Each line from the opening of the records that follow to the line with "r süredir filmden" needs to be written out exactly. Add nothing.

Collected data:
:::::

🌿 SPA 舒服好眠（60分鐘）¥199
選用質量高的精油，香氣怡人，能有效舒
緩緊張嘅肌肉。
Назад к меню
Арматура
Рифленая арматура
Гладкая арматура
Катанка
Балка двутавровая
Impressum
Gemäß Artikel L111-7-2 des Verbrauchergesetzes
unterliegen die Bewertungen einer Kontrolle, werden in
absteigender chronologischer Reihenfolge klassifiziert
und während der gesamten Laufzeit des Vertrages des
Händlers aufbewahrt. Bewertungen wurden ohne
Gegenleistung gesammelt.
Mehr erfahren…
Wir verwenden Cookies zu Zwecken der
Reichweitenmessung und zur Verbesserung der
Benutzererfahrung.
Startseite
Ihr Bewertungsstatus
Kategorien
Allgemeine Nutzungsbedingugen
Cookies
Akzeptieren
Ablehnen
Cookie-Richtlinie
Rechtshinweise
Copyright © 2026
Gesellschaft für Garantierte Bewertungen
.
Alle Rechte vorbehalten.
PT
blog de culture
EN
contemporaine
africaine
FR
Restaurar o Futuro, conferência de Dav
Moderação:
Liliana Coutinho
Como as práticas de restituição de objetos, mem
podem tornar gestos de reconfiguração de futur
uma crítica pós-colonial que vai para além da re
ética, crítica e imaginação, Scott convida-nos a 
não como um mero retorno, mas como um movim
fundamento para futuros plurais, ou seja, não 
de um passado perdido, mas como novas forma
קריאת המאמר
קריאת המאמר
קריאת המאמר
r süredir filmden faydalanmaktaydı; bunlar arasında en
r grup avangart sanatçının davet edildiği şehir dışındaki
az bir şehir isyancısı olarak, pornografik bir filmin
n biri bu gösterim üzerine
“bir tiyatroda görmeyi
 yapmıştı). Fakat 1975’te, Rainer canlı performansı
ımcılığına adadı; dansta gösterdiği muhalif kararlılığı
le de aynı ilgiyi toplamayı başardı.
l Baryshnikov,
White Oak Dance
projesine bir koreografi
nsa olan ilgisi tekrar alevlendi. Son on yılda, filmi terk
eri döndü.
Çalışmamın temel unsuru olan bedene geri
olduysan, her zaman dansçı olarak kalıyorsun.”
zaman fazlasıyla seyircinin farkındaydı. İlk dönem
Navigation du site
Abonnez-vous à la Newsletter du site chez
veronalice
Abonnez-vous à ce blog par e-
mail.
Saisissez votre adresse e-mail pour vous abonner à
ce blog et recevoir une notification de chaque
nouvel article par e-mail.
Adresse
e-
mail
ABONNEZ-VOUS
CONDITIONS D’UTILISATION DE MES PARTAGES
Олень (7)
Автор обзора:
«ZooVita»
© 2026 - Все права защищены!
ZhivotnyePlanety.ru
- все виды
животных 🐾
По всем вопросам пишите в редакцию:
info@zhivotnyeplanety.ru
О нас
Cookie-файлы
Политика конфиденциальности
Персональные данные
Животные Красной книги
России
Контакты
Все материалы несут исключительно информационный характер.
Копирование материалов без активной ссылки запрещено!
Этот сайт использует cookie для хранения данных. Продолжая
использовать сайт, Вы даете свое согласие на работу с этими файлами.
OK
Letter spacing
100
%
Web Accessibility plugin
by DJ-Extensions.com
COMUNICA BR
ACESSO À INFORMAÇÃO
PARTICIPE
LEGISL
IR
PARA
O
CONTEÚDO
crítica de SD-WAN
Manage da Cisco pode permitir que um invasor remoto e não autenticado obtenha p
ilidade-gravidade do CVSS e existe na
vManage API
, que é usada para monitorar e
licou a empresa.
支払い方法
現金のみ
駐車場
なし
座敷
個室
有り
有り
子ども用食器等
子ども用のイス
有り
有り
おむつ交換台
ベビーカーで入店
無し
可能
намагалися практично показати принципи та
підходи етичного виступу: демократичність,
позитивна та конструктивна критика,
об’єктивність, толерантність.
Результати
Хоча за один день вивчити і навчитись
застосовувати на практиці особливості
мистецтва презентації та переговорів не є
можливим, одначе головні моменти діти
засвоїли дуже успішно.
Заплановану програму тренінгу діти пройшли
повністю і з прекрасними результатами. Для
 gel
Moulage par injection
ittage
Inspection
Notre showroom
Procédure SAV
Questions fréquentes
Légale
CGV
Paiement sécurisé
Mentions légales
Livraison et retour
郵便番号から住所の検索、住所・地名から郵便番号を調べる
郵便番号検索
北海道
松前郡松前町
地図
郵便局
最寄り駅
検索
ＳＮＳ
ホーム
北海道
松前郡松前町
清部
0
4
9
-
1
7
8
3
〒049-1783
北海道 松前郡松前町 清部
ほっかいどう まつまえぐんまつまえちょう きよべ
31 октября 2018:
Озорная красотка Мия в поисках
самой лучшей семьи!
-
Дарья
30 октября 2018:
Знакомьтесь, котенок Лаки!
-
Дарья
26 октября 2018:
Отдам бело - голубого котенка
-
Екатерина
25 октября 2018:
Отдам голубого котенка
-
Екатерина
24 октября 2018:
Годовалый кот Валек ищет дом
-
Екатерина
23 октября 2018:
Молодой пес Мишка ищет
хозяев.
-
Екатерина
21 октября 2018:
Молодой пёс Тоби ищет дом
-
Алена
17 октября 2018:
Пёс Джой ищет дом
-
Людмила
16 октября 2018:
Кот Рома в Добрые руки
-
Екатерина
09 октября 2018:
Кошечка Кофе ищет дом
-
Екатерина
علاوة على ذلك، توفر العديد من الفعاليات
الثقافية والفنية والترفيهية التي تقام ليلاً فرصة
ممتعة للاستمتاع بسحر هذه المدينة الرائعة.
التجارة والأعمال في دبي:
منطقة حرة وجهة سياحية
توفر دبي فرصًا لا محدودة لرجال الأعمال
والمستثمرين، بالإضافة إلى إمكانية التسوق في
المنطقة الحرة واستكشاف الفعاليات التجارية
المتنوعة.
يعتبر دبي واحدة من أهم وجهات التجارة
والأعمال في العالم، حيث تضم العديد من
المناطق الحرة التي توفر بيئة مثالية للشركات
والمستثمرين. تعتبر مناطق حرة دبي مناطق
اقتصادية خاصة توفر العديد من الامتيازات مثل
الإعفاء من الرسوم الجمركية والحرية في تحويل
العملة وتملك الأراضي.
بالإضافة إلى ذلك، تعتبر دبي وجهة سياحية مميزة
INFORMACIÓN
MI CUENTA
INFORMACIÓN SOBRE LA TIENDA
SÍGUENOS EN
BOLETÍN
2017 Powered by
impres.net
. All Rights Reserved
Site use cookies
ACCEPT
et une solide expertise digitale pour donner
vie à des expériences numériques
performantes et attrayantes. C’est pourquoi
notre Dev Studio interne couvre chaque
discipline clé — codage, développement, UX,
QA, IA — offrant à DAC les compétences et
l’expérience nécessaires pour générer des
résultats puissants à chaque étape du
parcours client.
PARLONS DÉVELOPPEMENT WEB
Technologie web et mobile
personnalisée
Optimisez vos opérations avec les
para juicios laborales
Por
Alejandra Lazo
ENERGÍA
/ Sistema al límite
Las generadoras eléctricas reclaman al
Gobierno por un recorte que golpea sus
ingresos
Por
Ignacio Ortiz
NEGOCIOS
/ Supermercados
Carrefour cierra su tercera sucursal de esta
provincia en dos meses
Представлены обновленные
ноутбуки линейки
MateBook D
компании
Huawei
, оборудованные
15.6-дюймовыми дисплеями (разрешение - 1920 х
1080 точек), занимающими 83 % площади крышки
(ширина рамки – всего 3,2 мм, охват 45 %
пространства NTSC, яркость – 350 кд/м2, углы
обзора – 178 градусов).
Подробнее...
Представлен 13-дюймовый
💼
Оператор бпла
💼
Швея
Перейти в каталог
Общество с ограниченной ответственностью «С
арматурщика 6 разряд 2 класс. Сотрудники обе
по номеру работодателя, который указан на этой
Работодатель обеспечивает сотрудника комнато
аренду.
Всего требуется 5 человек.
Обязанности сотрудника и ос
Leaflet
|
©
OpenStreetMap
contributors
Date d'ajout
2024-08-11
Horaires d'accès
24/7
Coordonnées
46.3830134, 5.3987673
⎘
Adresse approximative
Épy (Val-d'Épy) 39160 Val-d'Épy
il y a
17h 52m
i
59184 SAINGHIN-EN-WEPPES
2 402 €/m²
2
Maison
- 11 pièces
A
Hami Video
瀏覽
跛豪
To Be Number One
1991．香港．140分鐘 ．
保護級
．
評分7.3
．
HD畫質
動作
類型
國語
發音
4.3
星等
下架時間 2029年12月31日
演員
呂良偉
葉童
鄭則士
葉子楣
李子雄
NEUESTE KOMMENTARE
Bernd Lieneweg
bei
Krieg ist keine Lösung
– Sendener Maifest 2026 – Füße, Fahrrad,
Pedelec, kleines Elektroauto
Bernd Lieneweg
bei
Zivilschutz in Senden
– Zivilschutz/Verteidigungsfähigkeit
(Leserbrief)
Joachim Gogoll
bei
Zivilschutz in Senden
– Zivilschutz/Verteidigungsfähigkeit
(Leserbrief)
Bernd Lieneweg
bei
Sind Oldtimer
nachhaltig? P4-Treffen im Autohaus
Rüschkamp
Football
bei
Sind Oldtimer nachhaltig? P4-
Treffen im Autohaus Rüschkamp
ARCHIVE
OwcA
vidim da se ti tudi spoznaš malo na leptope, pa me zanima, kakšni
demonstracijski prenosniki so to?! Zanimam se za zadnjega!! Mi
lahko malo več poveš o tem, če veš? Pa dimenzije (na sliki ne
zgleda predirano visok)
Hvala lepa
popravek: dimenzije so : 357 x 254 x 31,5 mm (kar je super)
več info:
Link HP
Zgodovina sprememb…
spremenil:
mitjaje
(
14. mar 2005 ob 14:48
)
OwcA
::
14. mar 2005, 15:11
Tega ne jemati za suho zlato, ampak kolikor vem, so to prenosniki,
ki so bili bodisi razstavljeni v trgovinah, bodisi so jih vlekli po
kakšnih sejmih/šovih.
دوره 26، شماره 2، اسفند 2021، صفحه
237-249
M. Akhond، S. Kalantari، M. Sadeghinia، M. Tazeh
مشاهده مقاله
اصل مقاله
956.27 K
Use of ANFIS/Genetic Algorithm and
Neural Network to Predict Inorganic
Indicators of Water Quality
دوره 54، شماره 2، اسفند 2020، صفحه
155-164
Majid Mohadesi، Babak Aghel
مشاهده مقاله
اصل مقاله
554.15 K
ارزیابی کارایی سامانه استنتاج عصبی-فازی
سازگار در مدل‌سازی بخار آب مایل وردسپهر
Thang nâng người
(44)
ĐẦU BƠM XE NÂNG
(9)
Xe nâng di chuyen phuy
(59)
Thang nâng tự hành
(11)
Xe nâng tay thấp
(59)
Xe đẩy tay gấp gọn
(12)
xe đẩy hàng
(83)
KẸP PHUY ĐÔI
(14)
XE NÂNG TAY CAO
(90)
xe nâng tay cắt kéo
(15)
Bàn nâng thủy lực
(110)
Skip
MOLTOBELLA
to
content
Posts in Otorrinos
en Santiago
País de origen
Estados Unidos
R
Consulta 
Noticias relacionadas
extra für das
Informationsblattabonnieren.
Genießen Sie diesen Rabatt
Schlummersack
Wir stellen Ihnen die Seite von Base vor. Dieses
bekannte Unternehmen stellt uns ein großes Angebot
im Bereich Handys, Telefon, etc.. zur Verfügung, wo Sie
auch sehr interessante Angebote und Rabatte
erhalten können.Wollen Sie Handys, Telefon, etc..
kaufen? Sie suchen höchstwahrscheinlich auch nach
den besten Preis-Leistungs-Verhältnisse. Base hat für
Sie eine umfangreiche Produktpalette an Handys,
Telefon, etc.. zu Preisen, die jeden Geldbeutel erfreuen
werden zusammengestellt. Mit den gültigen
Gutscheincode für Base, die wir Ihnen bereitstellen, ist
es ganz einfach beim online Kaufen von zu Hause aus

:::::

Written solution:
🌿 SPA 舒服好眠（60分鐘）¥199
選用質量高的精油，香氣怡人，能有效舒
緩緊張嘅肌肉。
Назад к меню
Арматура
Рифленая арматура
Гладкая арматура
Катанка
Балка двутавровая
Impressum
Gemäß Artikel L111-7-2 des Verbrauchergesetzes
unterliegen die Bewertungen einer Kontrolle, werden in
absteigender chronologischer Reihenfolge klassifiziert
und während der gesamten Laufzeit des Vertrages des
Händlers aufbewahrt. Bewertungen wurden ohne
Gegenleistung gesammelt.
Mehr erfahren…
Wir verwenden Cookies zu Zwecken der
Reichweitenmessung und zur Verbesserung der
Benutzererfahrung.
Startseite
Ihr Bewertungsstatus
Kategorien
Allgemeine Nutzungsbedingugen
Cookies
Akzeptieren
Ablehnen
Cookie-Richtlinie
Rechtshinweise
Copyright © 2026
Gesellschaft für Garantierte Bewertungen
.
Alle Rechte vorbehalten.
PT
blog de culture
EN
contemporaine
africaine
FR
Restaurar o Futuro, conferência de Dav
Moderação:
Liliana Coutinho
Como as práticas de restituição de objetos, mem
podem tornar gestos de reconfiguração de futur
uma crítica pós-colonial que vai para além da re
ética, crítica e imaginação, Scott convida-nos a 
não como um mero retorno, mas como um movim
fundamento para futuros plurais, ou seja, não 
de um passado perdido, mas como novas forma
קריאת המאמר
קריאת המאמר
קריאת המאמר
r süredir filmden faydalanmaktaydı; bunlar arasında en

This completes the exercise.